South Africa: Port Elizabeth Labour Court, Port Elizabeth Support SAFLII

You are here:  SAFLII >> Databases >> South Africa: Port Elizabeth Labour Court, Port Elizabeth >> 2015 >> [2015] ZALCPE 4

| Noteup | LawCite

Ntshona v Public Health and Social Development Sectoral Bargaining Council and Others (P377/2010) [2015] ZALCPE 4 (27 January 2015)

Download original files

PDF format

RTF format


REPUBLIC OF SOUTH AFRICA

THE LABOUR COURT OF SOUTH AFRICA, PORT ELIZABETH

JUDGMENT

Not Reportable

Case No: P377/2010

DATE: 27 JANUARY 2015

In the matter between:

NOKUZOLA NTSHONA................................................................................Applicant

And

PUBLIC HEALTH AND SOCIAL DEVELOPMENT

SECTORAL BARGAINING COUNCIL.............................................First Respondent

JOHN CHEERE ROBERTSON N.O...........................................Second Respondent

MEMBER OF THE EXECUTIVE COUNCIL

DEPARTMENT OF HEALTH, EASTERN CAPE............................Third Respondent

Heard: 10 October 2013

Delivered: 27 January 2015

Summary: The third respondent did not apply discipline inconsistently by issuing different sanctions to two employees who had breached the same rule.
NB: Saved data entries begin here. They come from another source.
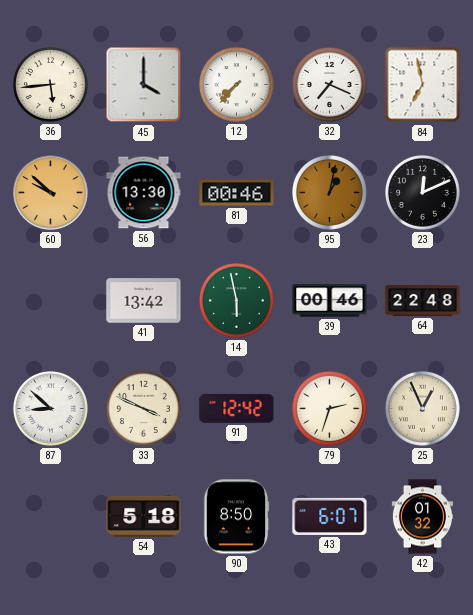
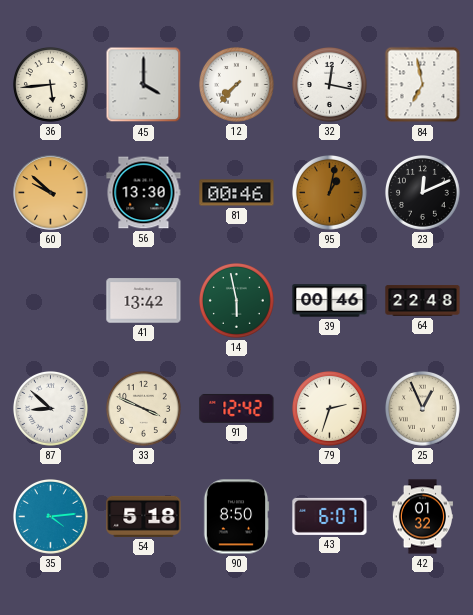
32: 7:19 -> 12:17
35: none -> 4:14
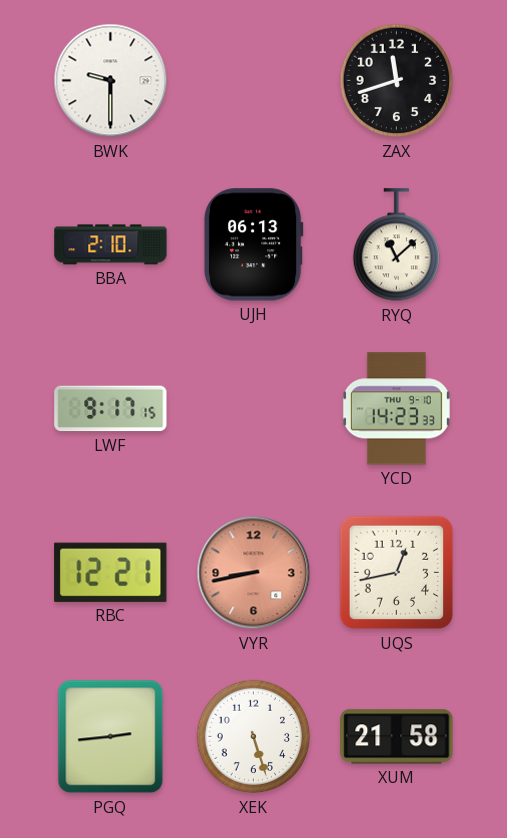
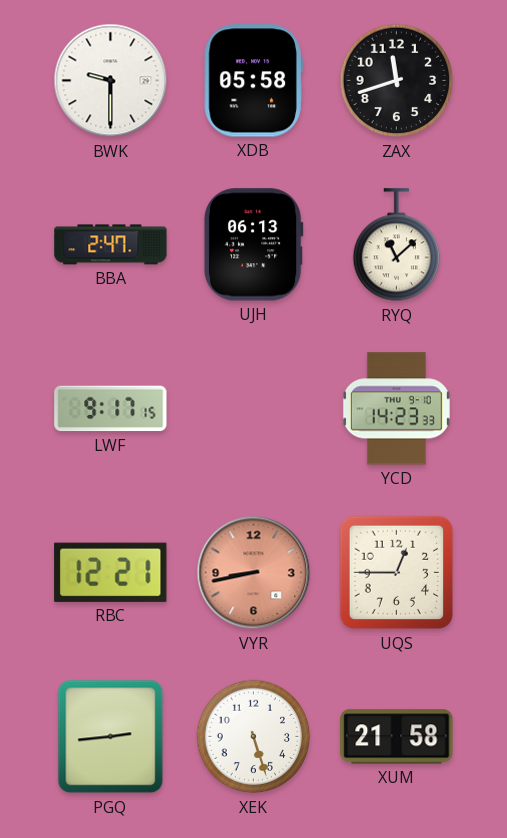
XDB: none -> 05:58
BBA: 2:10 -> 2:47
UQS: 12:43 -> 12:45
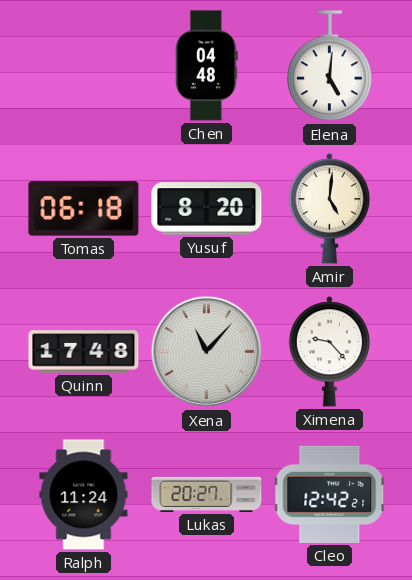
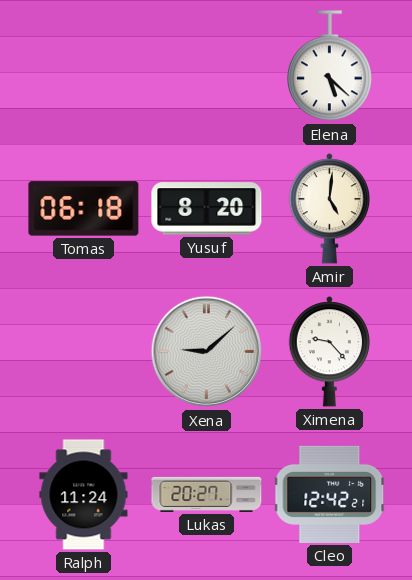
Chen: 04:48 -> none
Elena: 5:01 -> 5:22
Quinn: 17:48 -> none
Xena: 11:07 -> 9:08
The difference is based on the gravity of the misconduct and the expression of remorse by only one of the employees.

JUDGMENT

LALLIE J

Introduction

[1] This is an application to review and set aside an arbitration award of the Second Respondent (“the arbitrator”) in which he found the applicant’s dismissal substantively fair in that she had committed serious misconduct for which dismissal was the only appropriate sanction. It is opposed by the third respondent. The facts of this matter are mainly common cause. The applicant was employed by the third respondent as the Deputy Hospital Manager of the East London Hospital Complex (the ELHC) and Medical Superintendent of the Cecilia Makhiwane Hospital (CMH). After an interview in the SAFM, a national radio station in which she incorrectly reported that 400 of the deliveries at the ELHC were baby deaths, she was charged with four counts of misconduct. She was found guilty of the first three and dismissed. Aggrieved by her dismissal, she referred an unfair dismissal dispute to the first respondent where the arbitrator took the decision which is the subject matter of this application. During the course of the arbitration the first two charges against the applicant were withdrawn and she pleaded guilty to the remaining one, namely, the third which reads as follows:

It is alleged that you contravened a prescribed code of conduct by failing to comply with the provisions of East London Hospital Complex Circular no 5 of 2005 with regards to “Release Of Information to the media and National/International News Agencies” in that you allowed yourself to be interviewed on the radio as detailed in the table below, and made statements which caused the Department to be viewed in a negative light’.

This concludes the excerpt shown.